Copies of all lines that contain "никакие" are needed; take them from the data below.

(SUPPLIED MATERIAL Opens)

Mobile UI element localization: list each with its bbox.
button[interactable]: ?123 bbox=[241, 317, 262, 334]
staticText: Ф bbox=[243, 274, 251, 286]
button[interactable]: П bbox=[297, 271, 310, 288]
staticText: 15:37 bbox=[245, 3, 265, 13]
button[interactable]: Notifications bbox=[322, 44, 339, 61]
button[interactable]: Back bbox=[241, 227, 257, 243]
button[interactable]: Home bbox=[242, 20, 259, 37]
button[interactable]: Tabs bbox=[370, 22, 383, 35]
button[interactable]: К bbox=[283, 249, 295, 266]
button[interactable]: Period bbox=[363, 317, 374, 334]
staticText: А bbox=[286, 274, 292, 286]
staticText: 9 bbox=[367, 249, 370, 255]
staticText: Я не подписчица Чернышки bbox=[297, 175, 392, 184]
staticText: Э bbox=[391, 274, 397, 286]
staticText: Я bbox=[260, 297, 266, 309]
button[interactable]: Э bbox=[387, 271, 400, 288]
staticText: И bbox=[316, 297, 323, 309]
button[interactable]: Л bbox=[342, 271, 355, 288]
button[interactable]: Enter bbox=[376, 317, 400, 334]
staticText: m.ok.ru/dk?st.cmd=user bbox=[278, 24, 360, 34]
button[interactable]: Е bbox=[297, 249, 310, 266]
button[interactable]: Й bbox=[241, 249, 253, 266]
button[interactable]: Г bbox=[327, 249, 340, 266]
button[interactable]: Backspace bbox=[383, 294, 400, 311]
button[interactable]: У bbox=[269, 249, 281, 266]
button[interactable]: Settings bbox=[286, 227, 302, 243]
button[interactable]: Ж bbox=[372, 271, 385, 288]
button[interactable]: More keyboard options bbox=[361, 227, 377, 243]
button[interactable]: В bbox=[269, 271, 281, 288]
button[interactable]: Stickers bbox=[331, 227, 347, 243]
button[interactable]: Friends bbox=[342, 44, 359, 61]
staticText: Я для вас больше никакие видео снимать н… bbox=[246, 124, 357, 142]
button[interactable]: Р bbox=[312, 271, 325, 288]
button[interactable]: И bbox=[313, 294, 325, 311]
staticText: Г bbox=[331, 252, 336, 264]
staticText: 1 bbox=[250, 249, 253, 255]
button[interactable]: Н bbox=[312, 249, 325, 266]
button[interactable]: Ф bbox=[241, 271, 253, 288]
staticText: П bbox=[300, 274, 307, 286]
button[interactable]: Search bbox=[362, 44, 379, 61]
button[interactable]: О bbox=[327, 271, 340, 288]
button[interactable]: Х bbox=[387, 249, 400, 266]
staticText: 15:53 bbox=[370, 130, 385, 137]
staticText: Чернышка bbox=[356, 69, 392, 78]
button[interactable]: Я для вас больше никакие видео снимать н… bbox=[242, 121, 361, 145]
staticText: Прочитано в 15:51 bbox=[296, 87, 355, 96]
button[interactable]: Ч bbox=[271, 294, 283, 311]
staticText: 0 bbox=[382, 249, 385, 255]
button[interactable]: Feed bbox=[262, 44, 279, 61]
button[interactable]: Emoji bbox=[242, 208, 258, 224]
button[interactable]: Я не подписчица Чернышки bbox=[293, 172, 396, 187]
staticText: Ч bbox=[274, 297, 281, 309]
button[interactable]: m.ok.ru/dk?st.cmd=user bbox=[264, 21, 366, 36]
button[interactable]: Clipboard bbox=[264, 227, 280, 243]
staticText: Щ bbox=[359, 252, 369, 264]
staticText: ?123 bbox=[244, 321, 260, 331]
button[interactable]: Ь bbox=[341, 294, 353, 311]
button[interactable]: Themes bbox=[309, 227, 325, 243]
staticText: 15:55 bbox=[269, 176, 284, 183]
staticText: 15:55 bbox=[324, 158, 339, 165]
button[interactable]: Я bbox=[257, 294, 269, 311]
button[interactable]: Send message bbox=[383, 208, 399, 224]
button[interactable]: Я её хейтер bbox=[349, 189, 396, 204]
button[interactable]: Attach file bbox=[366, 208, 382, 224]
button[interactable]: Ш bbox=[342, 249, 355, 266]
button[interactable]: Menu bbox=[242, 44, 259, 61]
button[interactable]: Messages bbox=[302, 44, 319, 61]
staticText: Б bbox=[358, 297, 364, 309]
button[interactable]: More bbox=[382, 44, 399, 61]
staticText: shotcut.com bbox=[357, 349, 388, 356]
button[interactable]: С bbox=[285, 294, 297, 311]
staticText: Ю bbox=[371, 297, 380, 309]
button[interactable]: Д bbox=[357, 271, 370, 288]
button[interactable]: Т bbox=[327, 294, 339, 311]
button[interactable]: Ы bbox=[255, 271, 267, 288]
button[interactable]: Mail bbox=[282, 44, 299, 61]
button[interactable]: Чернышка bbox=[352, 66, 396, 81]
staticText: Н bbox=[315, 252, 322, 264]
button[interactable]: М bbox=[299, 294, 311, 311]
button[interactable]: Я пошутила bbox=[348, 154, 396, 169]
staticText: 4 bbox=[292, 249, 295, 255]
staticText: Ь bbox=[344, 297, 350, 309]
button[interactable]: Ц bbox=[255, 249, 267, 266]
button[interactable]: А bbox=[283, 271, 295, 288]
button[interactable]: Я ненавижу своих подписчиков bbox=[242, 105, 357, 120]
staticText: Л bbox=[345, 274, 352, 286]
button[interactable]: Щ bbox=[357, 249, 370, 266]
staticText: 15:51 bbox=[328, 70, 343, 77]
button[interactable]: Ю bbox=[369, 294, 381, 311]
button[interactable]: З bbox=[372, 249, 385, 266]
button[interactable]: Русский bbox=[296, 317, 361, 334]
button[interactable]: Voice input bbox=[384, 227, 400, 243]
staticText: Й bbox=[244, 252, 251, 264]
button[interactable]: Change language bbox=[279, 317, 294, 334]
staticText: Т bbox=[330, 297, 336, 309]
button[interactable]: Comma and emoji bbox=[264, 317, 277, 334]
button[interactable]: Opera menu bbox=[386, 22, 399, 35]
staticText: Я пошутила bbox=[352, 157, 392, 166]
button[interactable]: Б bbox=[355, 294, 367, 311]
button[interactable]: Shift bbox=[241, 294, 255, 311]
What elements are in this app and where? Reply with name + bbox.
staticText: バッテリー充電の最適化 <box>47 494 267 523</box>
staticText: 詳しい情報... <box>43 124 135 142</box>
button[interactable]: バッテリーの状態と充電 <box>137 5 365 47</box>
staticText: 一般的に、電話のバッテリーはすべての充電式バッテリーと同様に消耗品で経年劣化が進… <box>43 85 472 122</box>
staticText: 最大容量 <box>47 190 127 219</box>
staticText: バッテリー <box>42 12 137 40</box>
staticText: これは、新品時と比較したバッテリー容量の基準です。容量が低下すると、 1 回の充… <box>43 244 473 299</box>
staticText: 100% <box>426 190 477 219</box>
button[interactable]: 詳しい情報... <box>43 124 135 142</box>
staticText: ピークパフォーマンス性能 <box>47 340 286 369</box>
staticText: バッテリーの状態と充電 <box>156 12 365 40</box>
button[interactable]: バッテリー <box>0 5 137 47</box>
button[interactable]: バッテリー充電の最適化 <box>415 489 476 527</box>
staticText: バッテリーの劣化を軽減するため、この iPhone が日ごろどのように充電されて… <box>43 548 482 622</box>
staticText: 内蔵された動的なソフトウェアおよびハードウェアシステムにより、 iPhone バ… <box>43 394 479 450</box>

(SUPPLIED MATERIAL Closes)

> [EXERCISE ANSWER]
staticText: Я для вас больше никакие видео снимать н… bbox=[246, 124, 357, 142]
button[interactable]: Я для вас больше никакие видео снимать н… bbox=[242, 121, 361, 145]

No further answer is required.